Hi, need some advise!

I am currently using a Philips Headline Multi-Modulator and require a new one, but for all my efforts, I can't seem to find a new one! It doesn't need to be the same, but requires 6x RCA inputs, and 1x RF outputs.

Anyone know about this stuff? Help would be much appriciated.


----------



## mtzlplex (Aug 5, 2002)

I just looked on ebay, got 2200 results for rf modulator, surely there is one there to suit your need.


----------



## Jonffm (Mar 26, 2009)

Not really the advise i'm looking for.

Looking for someone who knows what they're talking about with this stuff and can actually give some proper advise.


----------



## hewee (Oct 26, 2001)

Post model number of the old Philips Headline Multi-Modulator so it can help others know what you had and they can know what your talking about a lot better.


----------



## Jonffm (Mar 26, 2009)

Unfortunately there doesn't seem to be a model number on the chassis, which is annoying as hell (as I could simply search or a like-for-like replacement)

It's basically gt 6 RCA inputs coming from our sky boxes, with one RF output that leads to a fibre optic modulator.
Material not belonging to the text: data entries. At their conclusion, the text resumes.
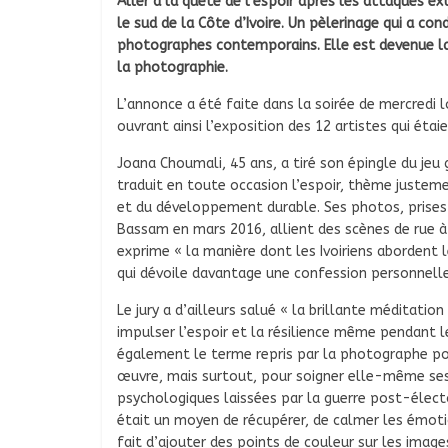
Aller à la quête de l’espoir après les attaques e
le sud de la Côte d’Ivoire. Un pèlerinage qui a co
photographes contemporains. Elle est devenue la p
la photographie.
L’annonce a été faite dans la soirée de mercredi
ouvrant ainsi l’exposition des 12 artistes qui éta
Joana Choumali, 45 ans, a tiré son épingle du jeu gr
traduit en toute occasion l’espoir, thème justeme
et du développement durable. Ses photos, prises 
Bassam en mars 2016, allient des scènes de rue à
exprime « la manière dont les Ivoiriens abordent 
qui dévoile davantage une confession personnelle 
Le jury a d’ailleurs salué « la brillante méditatio
impulser l’espoir et la résilience même pendant 
également le terme repris par la photographe pou
œuvre, mais surtout, pour soigner elle-même ses
psychologiques laissées par la guerre post-électo
était un moyen de récupérer, de calmer les émotio
fait d’ajouter des points de couleur sur les ima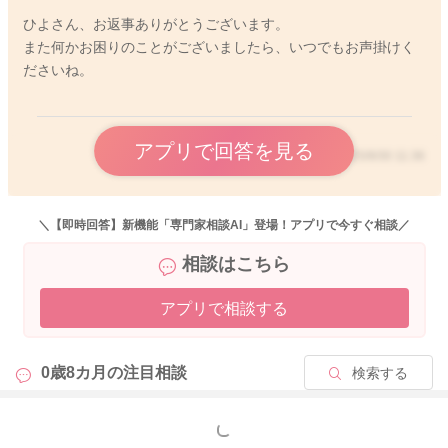
ひよさん、お返事ありがとうございます。
また何かお困りのことがございましたら、いつでもお声掛けく
ださいね。
アプリで回答を見る
2025/9/30 11:36
＼【即時回答】新機能「専門家相談AI」登場！アプリで今すぐ相談／
相談はこちら
アプリで相談する
0歳8カ月の
注目相談
検索する
もっと見る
The best I seem to be able to find has 4 RCA inputs, but there must still be models that allow 6....it'd be a pain in the bum otherwise as I'd need to get two 4-inputs if not!
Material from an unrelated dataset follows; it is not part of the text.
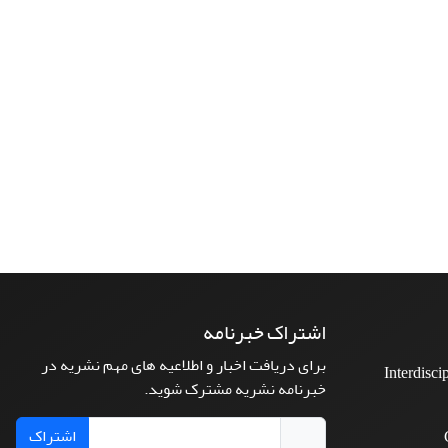
اشتراک خبرنامه
برای دریافت اخبار و اطلاعیه های مهم نشریه در
Interdisci
خبرنامه نشریه مشترک شوید.
اشتراک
Basically this; http://www.amazon.com/RCA-CRF940-Mo...&qid=1344754313&sr=1-10&keywords=rf+modulator

But with 6 inputs and less ****! Even better is if it could fit into server racking as mine currently does.


----------



## Frank4d (Sep 10, 2006)

You may find what you are looking for here: http://www.blondertongue.com


----------



## hewee (Oct 26, 2001)

Looking under other names may help *Selector Switch* or *RCA switcher* or RF switcher

http://www.amazon.com/TC-716-Stereo-Selector-BLACK-VERSION/dp/B0001F347K

Or this one with video.
http://www.amazon.com/gp/product/B0...rd_t=201&pf_rd_p=486539851&pf_rd_i=B0001F347K

No RF convertor but remember if you can not find one that a RF convertor can be added.

http://www.amazon.com/GTMax-Audio-Switch-Selector-Splitter/sim/B0031IIXW0/2

Also if your not going to run everything at once a A/B switch can be added or "two 4-inputs" like you said.

http://www.amazon.com/s/ref=nb_sb_n...cs&field-keywords=Audio/video+Selector+Switch

Maybe this one.
C2G / Cables to Go 40697 6x2 Component Video, Stereo Audio and TOSLINK Digital Audio Matrix Selector Switch (Black)

http://www.hometech.com/hts/products/video/selectors/svideo/va-avs1.html

http://www.dealsdirect.com.au/p/6-way-v-selector-remote-control/


----------